A questo fine, la maturazione di una logica di sussidiarietà con le agenzie educative che operano nel territorio e in particolare con le scuole d’Infanzia della FISM, e, a livelli diversi, con la rete degli Oratori. Forme educative tradizionalmente aperte a tutti e volte alla crescita dei minori, in alleanza con le famiglie e in dialogo con il territorio. Così pure l’apporto delle scuole paritarie cattoliche, nella logica di una cooperazione educante.
Porre al centro la persona e il suo essere sociale significa rivedere modi e forme di intendere l’economia, la politica, la crescita, il progresso e lo sguardo sul mondo. La persona è infatti in necessaria relazione al contesto sociale e mondiale. Consapevoli di questa connessione continua, nella quale si fa perno proprio sulla centralità della per- sona, risulta quanto mai necessario prospettare un percorso di ecologia integrale.
Viene così messo al centro il valore proprio di ogni creatura, in relazione con le persone e con la realtà che la circonda, e si propone uno stile di vita che respinga la cultura dello scarto.
La persona si sviluppa nel tempo e l’educazione abbraccia, a intensità diverse, l’intera esistenza. L’azione propositiva e fiduciosa apre l’educazione ad una progettualità di lunga durata, che non si arena nella staticità di specifiche e particolari condizioni, quasi a compartimenti stagni. Sviluppare la coscienza di un’educazione continua favorisce la crescita di persone aperte, responsabili, disponibili a trovare il tempo per l’ascolto, il dialogo e la riflessione, e capaci di costruire un tessuto di relazioni con le famiglie, tra le generazioni e con le varie espressioni della società civile, così da comporre un nuovo umanesimo.

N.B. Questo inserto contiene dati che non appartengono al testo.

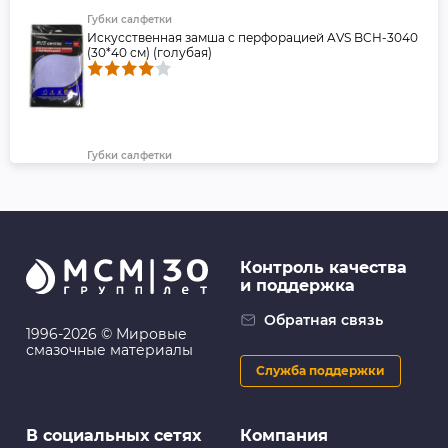
Губки салфетки
Искусственная замша с перфорацией AVS BCH-3040
(30*40 см) (голубая)
Губки салфетки
Набор водопоглощающих салфеток AION
Professional Chamois, 2 шт., 43х33 см, голубые
Контроль качества
и поддержка
Очистители и шампуни
FL045 Автошампунь с полиролем, 400 мл - FILL Inn
Обратная связь
1996-2026 © Мировые
смазочные материалы
Служба поддержки
Антикоррозийные покрытия
В социальных сетях
Компания
FL019 Мастика резино-битумная (аэрозоль), 520 мл -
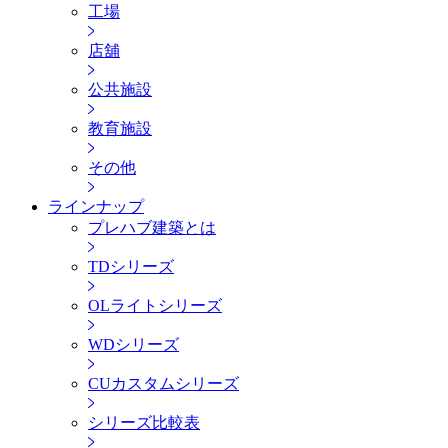
工場
店舖
公共施設
教育施設
その他
ラインナップ
プレハブ建築とは
TDシリーズ
OLライトシリーズ
WDシリーズ
CUカスタムシリーズ
シリーズ比較表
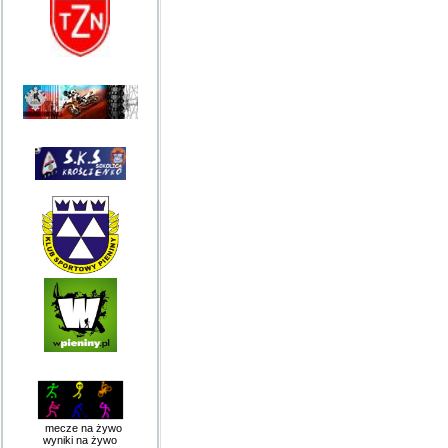
mecze na żywo
wyniki na żywo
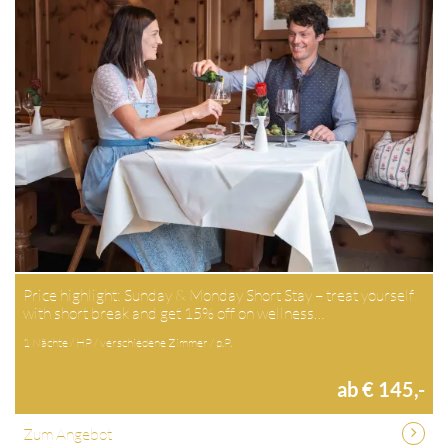
Price highlight: Sunday & Monday Short Stay – treat yourself
with short break and get 15% off on wellness…
1 Nächte / HP / verschiedene Zimmer / p.P.
ab € 145,-
Zum Angebot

In particolare, nell’anno in cui Parma predispone la sua candidatura a capitale europea dei giovani, l’appello a porre al centro la persona del giovane, con la prospettiva di futuro che offre, deve vedere uno sforzo congiunto, nel quale le varie realtà interessate siano messe in grado di offrire un proprio originale apporto.

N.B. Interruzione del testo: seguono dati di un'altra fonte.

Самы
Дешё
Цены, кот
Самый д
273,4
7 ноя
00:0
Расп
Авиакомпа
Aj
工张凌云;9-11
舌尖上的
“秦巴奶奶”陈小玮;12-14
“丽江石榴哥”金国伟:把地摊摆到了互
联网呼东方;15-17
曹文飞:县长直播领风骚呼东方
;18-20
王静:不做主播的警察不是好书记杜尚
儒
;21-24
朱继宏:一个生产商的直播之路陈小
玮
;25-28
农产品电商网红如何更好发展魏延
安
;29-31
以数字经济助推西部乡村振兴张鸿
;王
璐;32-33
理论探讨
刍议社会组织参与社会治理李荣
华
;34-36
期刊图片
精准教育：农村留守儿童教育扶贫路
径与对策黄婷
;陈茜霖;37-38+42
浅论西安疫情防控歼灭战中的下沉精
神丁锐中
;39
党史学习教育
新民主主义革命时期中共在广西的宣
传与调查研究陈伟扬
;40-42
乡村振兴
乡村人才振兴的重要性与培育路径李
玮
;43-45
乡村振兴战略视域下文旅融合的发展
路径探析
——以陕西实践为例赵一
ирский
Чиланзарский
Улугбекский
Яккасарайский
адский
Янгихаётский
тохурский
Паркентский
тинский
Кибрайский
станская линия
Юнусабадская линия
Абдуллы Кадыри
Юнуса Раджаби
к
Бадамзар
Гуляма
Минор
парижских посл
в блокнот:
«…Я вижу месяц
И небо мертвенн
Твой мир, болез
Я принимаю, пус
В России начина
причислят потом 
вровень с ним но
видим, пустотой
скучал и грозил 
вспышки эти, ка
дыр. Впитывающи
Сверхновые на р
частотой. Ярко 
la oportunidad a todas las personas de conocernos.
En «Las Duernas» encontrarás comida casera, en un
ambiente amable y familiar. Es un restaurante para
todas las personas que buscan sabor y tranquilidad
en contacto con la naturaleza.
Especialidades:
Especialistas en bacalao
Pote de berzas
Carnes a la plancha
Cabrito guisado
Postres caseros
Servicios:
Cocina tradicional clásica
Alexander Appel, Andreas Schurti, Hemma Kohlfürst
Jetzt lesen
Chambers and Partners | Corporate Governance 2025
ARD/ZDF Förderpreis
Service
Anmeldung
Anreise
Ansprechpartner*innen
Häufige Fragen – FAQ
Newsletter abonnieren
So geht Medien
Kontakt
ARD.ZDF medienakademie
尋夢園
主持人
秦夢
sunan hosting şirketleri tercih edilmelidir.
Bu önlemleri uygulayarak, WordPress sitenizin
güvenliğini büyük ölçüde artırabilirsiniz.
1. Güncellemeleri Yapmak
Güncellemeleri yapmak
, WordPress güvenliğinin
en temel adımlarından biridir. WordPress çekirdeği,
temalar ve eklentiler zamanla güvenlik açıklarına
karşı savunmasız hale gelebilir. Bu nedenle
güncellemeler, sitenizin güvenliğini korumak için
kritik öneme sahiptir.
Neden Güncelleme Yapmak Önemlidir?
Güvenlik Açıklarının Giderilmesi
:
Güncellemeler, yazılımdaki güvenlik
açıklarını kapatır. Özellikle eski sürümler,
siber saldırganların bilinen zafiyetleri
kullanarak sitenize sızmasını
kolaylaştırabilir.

Stringere insieme un patto educativo.
La Chiesa di Parma non si tira indietro, e si rende disponibile, non solo con l’esperienza maturata, ma anche con nuovi strumenti e disponibilità. Tra queste, le “Nuove Parrocchie”, il Polo formativo e il Polo per gli adolescenti, i giovani, le famiglie, gli Oratori e il Progetto Oratori, insieme alle realtà caritative che già offrono percorsi di accoglienza educativa.

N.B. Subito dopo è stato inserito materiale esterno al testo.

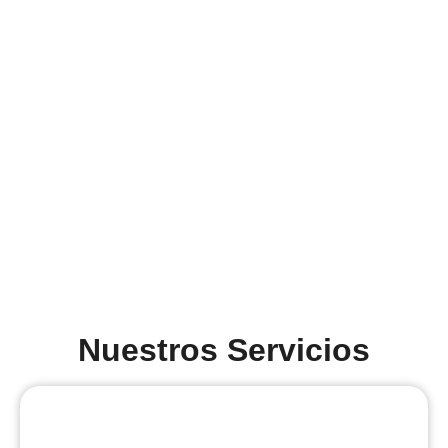
Nuestros Servicios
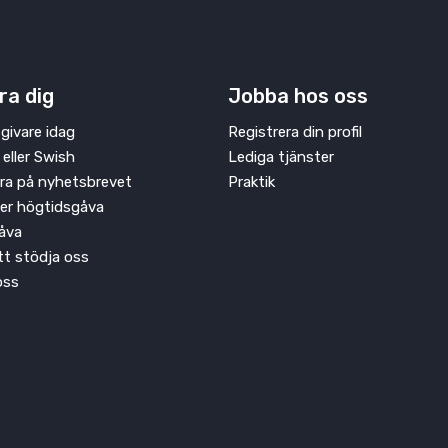
ra dig
Jobba hos oss
givare idag
Registrera din profil
 eller Swish
Lediga tjänster
ra på nyhetsbrevet
Praktik
ler högtidsgåva
åva
att stödja oss
oss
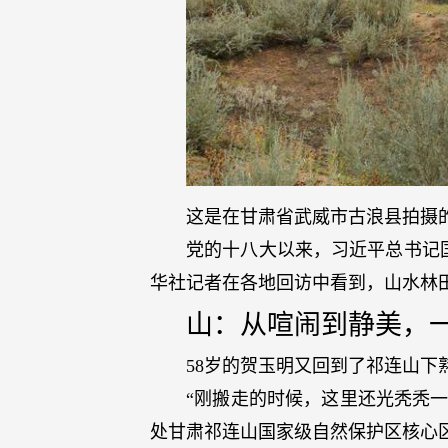
这是在甘肃省武威市古浪县拍摄的
党的十八大以来，习近平总书记
华社记者在各地回访中看到，山水林
山：从喧闹到静美，
58岁的贺玉明又回到了祁连山下
“刚搬走的时候，这里还光秃秃
处甘肃祁连山国家级自然保护区核心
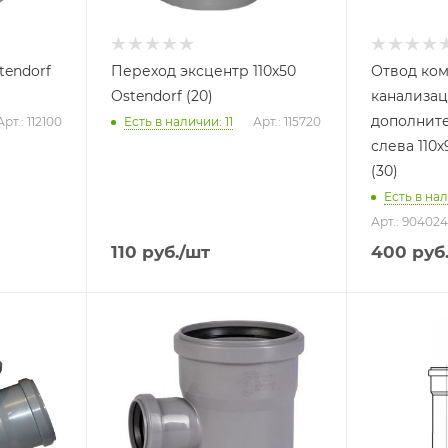
tendorf
Переход эксцентр 110х50
Отвод ко
Ostendorf (20)
канализа
дополнит
Арт.: 112100
Есть в наличии: 11
Арт.: 115720
слева 110х
(30)
Есть в нал
Арт.: 904024
110
руб.
/шт
400
руб
Тип изделия
Тип издели
Тройник
Труба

A riprova di questo, l’impegno a mettere in dialogo – con scambio di esperienze e competenze – tutti i soggetti educativi che operano nella nostra Chiesa. Realizzazioni tutte accomunate da un sincero amore per i giovani: dalle scuole cattoliche agli oratori, agli ordini religiosi alle associazioni e ai movimenti, tanto può e deve essere fatto.
La persona al centro, in questa logica, significa sostenere con coraggio la formazione di donne e uomini disponibili a mettersi al servizio della comunità. “Il servizio è un pilastro della cultura dell’incontro: significa chinarsi su chi ha bisogno e tendergli la mano, senza calcoli, senza timore, con tenerezza e comprensione, come Gesù si è chinato a lavare i piedi agli apostoli. Servire significa lavorare a fianco dei più bisognosi, stabilire con loro prima di tutto relazioni umane, di vicinanza, legami di solidarietà. Nel servizio sperimentiamo che c’è più gioia nel dare che nel ricevere (cfr Atti degli Apostoli 20,35). In questa prospettiva, tutte le istituzioni devono lasciarsi interpellare sulle finalità e i metodi con cui svolgono la propria missione formativa”.
L’impegno della Chiesa non è soltanto interno alla comunità cristiana, ma può sviluppare contesti e sinergie positive per l’intera collettività.